Speech Synthesis Based on EEG Signal for Speech Impaired Patients by Using bLSTM Recurrent Neural Network

Speech Impairment EEG bLSTM Speech Synthesis ANN Healthcare

Authors

  • Abdufattah Yurianta
    abdufattah.yurianta-2018@fst.unair.ac.id
    Biomedical Engineering, Physics Department, Faculty of Sciences and Technology, Universitas Airlangga
  • Anaqi Syaddad Ihsan Biomedical Engineering, Physics Department, Faculty of Sciences and Technology, Universitas Airlangga,
  • Arijal Ibnu Jati Biomedical Engineering, Physics Department, Faculty of Sciences and Technology, Universitas Airlangga,
  • Osmalina Nur Rahma Biomedical Engineering, Physics Department, Faculty of Sciences and Technology, Universitas Airlangga,
  • Aji Sapta Pramulen 2Multimedia Broadcasting, Creative Multimedia Engineering Department, Electronic Engineering Polytechnic Institute of Surabaya
October 31, 2022

Downloads

The disability rate in Indonesia is still relatively high and is one of the main health problems which reaches 30.38 million people or 14.2% of the Indonesian population. One of these types of disabilities is speech impairment. There are several possible causes for speech impairment, including the focal disturbance. This situation occurs because of disturbances in the vocal cords caused by injuries due to accidents and other conditions, such as throat cancer, which of course will reduce the productivity of the sufferer. Sign language can be used to communicate, but it still has limitations for normal individuals.
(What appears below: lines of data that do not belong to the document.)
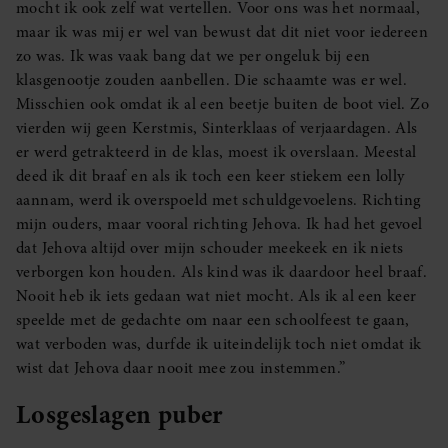
mocht ik ook zelf wat vertellen. Voor ons was het normaal,
maar ik was mij er wel van bewust dat dit niet voor iedereen
zo was. Ik was vaak bang dat we per ongeluk bij een
klasgenootje zouden aanbellen. Die schaamte was er wel.
Misschien ook omdat ik al een beetje buiten de boot viel. Zo
vierden wij geen Kerstmis, Sinterklaas of verjaardagen. Als
er werd getrakteerd in de klas, moest ik overslaan. Meestal
deed ik dit braaf en als ik toch een keer stiekem een lolly
aannam, werd ik overspoeld met schuldgevoelens. Richting
mijn ouders, maar vooral richting Jehova. Ik had het gevoel
dat Jehova altijd over mijn schouder meekeek en ik niets
verborgen kon houden. Als kind was ik daardoor heel braaf.
Nooit heb ik iets gedaan wat niet mocht. Als ik al een keer
speelde met de gedachte om naar een schoolfeest te gaan,
wat verboden was, durfde ik uiteindelijk toch niet omdat ik
wist dat Jehova daar nooit mee zou instemmen.”
Losgeslagen puber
In addition, speech synthesis using brain computer interface (BCI) based on electrocorticography (ECoG) has been developed. However, this method still has a weakness, namely invasive and allows the emergence of large enough scar tissue, so that it can reduce the quality of brain biopotential to be recorded. Therefore, a non-invasive EEG-based speech synthesis method was initiated. This method uses bLSTM as one of the components of the RNN model, so that it can construct syllables into words. This system consists of datasets, data filter programs, data segmentation programs, feature extraction programs, ANN and RNN deep learning model training programs, and text-to-speech programs. ANN and RNN form a 2-level deep learning. The testing accuracy and accuracy of the ANN are 26.04% and 20.83%, while the accuracy of the RNN is 81.25%. To improve these results, in the future, researchers can improve the data collection process and increase the number of the data, use the correct extraction feature, and compare several machine learning architectures, to produce optimal accuracy.